Bashir was indicted by the ICC, even though Sudan, like the U.S., is not a party to the Treaty of Rome which established the Court and granted jurisdiction over heads of state of ratifying nations.[20] Most U.S. allies have ratified the treaty, but shortly after taking office George Bush renounced Bill Clinton’s signature and never submitted the treaty for ratification.[21] But the Bashir case shows it is possible for the ICC to indict and potentially seek the arrest the heads of both parties to the treaty, and non-party states, too.

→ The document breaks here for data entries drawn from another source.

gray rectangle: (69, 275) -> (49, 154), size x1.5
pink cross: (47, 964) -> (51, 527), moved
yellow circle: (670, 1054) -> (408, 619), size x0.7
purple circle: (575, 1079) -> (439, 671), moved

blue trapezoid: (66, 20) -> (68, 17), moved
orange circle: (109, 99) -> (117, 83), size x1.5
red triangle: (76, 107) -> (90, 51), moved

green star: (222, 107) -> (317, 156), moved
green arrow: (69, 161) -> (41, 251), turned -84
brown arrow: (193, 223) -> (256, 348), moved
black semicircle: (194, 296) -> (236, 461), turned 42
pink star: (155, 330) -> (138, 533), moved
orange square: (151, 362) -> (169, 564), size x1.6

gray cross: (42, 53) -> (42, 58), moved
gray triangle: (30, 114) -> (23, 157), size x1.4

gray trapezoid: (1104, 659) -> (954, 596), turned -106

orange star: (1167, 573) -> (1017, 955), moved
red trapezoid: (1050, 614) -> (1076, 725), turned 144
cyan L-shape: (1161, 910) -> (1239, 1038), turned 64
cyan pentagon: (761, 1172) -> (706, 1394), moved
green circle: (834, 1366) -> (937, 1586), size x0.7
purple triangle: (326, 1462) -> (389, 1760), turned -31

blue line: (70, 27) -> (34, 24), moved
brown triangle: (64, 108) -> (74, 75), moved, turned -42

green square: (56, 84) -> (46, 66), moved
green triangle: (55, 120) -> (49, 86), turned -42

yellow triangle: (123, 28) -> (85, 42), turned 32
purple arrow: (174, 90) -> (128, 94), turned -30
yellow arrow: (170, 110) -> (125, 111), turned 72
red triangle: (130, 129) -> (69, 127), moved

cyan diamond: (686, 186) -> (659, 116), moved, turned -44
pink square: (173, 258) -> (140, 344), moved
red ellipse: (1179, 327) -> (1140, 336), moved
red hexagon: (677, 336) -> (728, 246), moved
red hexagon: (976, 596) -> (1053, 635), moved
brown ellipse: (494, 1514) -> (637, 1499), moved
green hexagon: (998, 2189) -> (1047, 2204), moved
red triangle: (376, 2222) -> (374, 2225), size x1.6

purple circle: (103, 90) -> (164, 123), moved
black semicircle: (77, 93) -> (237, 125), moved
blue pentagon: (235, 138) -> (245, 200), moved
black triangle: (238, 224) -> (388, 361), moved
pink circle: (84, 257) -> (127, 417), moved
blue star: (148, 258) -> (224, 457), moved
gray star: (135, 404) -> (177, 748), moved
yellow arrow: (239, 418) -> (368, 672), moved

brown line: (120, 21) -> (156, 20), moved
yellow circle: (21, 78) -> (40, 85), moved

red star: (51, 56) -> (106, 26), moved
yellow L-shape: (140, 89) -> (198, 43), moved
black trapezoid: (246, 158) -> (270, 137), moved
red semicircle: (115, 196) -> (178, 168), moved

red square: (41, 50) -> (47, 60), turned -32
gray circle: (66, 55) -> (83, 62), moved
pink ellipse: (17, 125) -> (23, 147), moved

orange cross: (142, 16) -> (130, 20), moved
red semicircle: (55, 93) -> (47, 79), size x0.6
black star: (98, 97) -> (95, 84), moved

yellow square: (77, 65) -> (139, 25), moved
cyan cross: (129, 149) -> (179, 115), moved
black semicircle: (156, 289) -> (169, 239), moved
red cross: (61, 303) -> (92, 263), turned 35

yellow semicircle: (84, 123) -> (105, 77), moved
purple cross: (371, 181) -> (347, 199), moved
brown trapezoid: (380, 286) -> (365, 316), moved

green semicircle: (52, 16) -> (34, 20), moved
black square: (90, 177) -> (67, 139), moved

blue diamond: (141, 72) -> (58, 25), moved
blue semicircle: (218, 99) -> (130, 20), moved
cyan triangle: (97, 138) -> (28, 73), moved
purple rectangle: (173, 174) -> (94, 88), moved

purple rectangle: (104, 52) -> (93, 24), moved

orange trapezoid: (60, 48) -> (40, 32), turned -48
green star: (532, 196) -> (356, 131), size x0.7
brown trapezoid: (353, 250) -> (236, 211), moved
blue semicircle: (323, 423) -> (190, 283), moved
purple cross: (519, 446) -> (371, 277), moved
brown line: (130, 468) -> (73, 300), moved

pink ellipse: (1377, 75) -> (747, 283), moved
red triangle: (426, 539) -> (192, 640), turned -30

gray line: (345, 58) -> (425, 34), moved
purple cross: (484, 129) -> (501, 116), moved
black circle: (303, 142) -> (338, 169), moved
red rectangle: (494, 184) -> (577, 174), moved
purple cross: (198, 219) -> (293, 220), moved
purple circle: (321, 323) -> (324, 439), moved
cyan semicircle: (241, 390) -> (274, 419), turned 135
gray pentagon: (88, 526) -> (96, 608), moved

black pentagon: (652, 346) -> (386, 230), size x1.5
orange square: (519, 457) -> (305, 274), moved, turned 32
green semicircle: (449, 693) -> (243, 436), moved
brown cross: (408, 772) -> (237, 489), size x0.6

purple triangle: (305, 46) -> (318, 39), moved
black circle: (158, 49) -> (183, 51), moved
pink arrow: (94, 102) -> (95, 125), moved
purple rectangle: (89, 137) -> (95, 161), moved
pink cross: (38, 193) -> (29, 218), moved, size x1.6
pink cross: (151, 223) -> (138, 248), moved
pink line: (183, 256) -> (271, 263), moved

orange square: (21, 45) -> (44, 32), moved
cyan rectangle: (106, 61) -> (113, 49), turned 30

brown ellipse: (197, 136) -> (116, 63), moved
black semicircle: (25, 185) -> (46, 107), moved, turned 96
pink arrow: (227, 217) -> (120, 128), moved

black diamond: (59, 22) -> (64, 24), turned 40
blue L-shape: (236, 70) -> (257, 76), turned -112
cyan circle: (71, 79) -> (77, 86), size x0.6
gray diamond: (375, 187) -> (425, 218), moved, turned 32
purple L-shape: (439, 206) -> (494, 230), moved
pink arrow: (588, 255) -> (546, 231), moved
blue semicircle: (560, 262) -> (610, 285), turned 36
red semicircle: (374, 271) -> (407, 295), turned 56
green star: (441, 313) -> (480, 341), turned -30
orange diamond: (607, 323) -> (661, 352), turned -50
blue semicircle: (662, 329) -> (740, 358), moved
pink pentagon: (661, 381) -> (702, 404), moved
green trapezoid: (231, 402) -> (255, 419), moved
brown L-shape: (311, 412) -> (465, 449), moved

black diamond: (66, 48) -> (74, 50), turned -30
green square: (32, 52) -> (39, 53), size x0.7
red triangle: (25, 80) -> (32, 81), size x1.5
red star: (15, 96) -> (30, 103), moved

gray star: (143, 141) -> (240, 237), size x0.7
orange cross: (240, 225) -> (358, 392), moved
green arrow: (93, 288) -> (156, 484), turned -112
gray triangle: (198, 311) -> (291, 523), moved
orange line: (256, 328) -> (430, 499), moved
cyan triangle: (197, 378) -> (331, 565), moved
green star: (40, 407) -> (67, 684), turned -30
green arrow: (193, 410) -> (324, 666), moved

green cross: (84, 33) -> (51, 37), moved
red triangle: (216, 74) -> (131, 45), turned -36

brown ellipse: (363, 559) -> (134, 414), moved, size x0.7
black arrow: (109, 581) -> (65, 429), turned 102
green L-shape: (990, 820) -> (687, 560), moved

The ICC accepted the argument of the ICC Prosecutor, Luis Moreno-Ocampo, that the issue of the court’s jurisdiction over President Bashir should be argued before the Court, once Bashir is in custody and has appeared before the Court.[22]

In light of the Bashir precedent, the question is whether the leaders of powerful non-party nations will be treated the same as the heads of state of less-powerful non-party nations? If not, international criminal tribunals and theorists will have to face the anomaly that, presidents of non-party states that charged with crimes committed within their own territory can be held accountable to international justice, while presidents of non-party states that initiate wars of aggression and commit crimes on the territory of other states are treated with impunity.[23]

The international “Rule of Law” will have been exposed as merely a thinly disguised “rule of the powerful” being carried out with great pomp on an international stage.

The Bush Justice Department’s success in convicting the son of an alleged “criminal president” establishes clear precedent for prosecuting other citizens who are complicit in overseas acts of “torture”. The question for the Obama Justice Department will be whether Mr. Bush, Mr. Cheney, Mr. Addison, Mr. Tenet, Mr. Yoo, Mr. Bybee, and others who have complicit in violations of the Convention Against Torture and 18 USC 2430A [24], will be held criminally liable by the Obama Justice Department the same way Bush’s Justice Department has convicted the junior Mr. Taylor?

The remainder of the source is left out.